- [WHAT YOU ARE ASKED TO DO]: Consider the listing below. Extract exactly the lines from the line containing "Power washing steam cleaners provide an" to the line containing "Damage prevention, especially from common", both included.
----------------------------------------
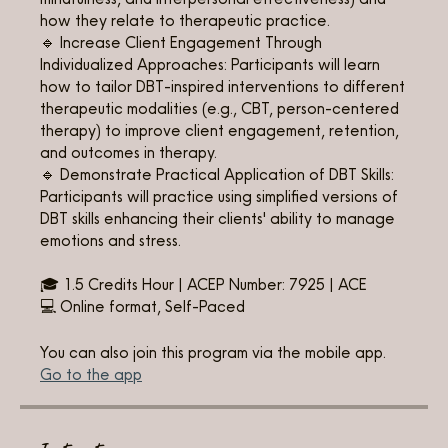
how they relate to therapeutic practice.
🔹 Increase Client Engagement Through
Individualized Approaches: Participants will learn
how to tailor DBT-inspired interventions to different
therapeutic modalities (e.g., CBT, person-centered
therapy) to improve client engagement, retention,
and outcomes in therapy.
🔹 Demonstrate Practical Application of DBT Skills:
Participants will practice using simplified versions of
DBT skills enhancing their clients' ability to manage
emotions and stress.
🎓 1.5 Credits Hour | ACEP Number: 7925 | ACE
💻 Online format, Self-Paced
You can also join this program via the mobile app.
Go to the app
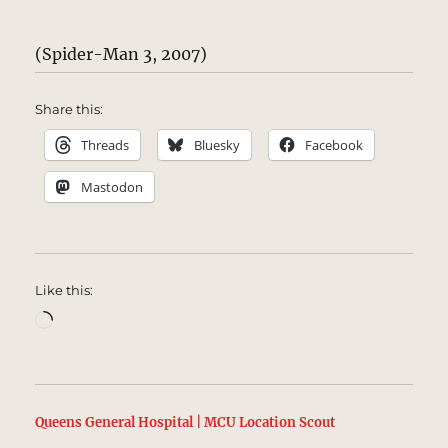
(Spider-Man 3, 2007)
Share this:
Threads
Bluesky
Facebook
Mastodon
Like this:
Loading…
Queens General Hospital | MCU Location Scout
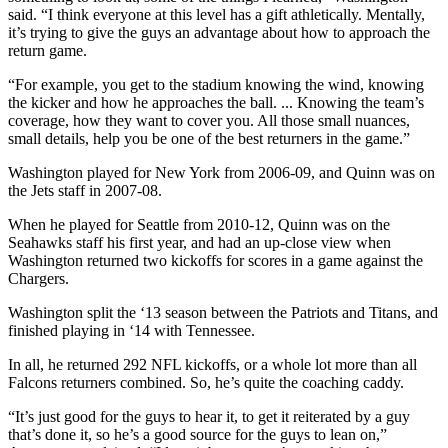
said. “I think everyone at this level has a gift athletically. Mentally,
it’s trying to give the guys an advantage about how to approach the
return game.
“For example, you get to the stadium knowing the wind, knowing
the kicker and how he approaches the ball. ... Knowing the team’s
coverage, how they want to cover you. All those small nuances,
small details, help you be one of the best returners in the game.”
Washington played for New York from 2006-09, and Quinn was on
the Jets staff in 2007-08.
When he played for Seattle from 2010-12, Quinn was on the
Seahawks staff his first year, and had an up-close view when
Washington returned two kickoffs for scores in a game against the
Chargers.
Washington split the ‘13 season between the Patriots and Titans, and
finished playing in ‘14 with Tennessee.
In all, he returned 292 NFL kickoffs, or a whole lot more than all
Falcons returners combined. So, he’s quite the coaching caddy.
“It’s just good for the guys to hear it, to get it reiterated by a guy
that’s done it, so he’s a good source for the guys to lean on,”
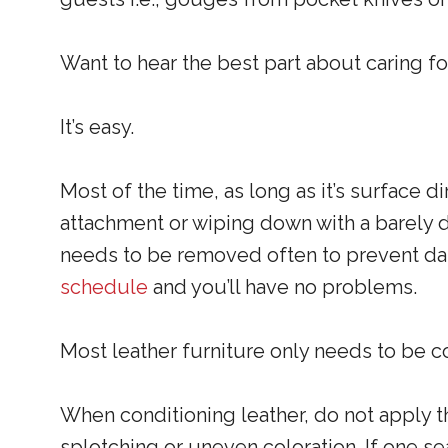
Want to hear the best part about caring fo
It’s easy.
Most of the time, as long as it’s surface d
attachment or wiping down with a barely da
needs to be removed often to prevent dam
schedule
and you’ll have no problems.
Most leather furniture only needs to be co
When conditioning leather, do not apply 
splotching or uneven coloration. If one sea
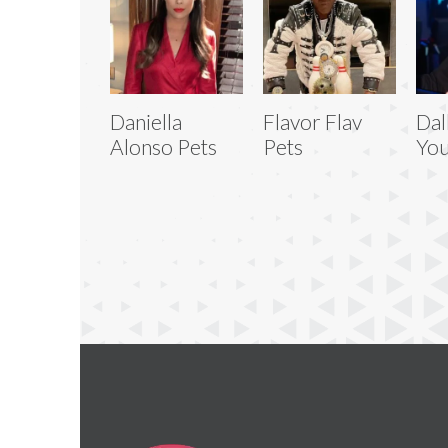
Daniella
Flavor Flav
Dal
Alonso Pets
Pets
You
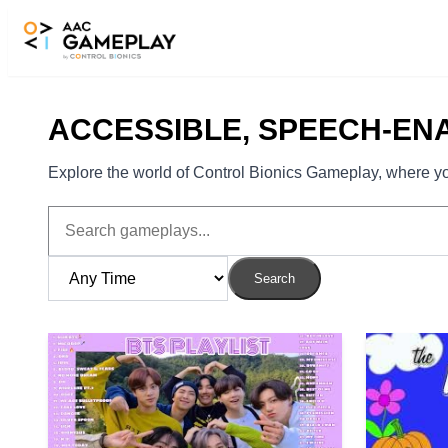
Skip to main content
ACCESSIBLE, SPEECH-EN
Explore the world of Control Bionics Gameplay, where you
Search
----------------------------------------
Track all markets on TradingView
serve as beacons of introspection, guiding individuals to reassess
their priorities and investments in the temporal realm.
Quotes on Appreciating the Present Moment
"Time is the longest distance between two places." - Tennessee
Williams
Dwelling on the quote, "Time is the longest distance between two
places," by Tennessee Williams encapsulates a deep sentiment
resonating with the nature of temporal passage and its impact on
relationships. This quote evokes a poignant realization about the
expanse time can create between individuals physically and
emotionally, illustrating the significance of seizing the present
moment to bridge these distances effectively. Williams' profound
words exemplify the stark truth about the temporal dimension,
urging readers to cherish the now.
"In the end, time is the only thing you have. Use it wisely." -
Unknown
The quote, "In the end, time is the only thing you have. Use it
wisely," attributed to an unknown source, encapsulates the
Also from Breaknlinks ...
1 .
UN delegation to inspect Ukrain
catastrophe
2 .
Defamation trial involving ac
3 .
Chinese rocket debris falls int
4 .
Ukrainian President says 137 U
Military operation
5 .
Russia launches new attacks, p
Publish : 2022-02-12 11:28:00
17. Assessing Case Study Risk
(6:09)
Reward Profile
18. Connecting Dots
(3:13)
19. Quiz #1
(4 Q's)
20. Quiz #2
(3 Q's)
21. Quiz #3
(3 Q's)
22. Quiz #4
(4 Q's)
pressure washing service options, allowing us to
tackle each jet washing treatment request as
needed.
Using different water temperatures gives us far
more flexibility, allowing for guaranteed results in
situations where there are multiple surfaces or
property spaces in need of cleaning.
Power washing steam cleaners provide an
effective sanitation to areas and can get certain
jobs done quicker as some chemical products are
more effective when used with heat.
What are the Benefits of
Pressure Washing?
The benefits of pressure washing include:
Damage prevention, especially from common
----------------------------------------
- [EXERCISE SOLUTION]:
Power washing steam cleaners provide an
effective sanitation to areas and can get certain
jobs done quicker as some chemical products are
more effective when used with heat.
What are the Benefits of
Pressure Washing?
The benefits of pressure washing include:
Damage prevention, especially from common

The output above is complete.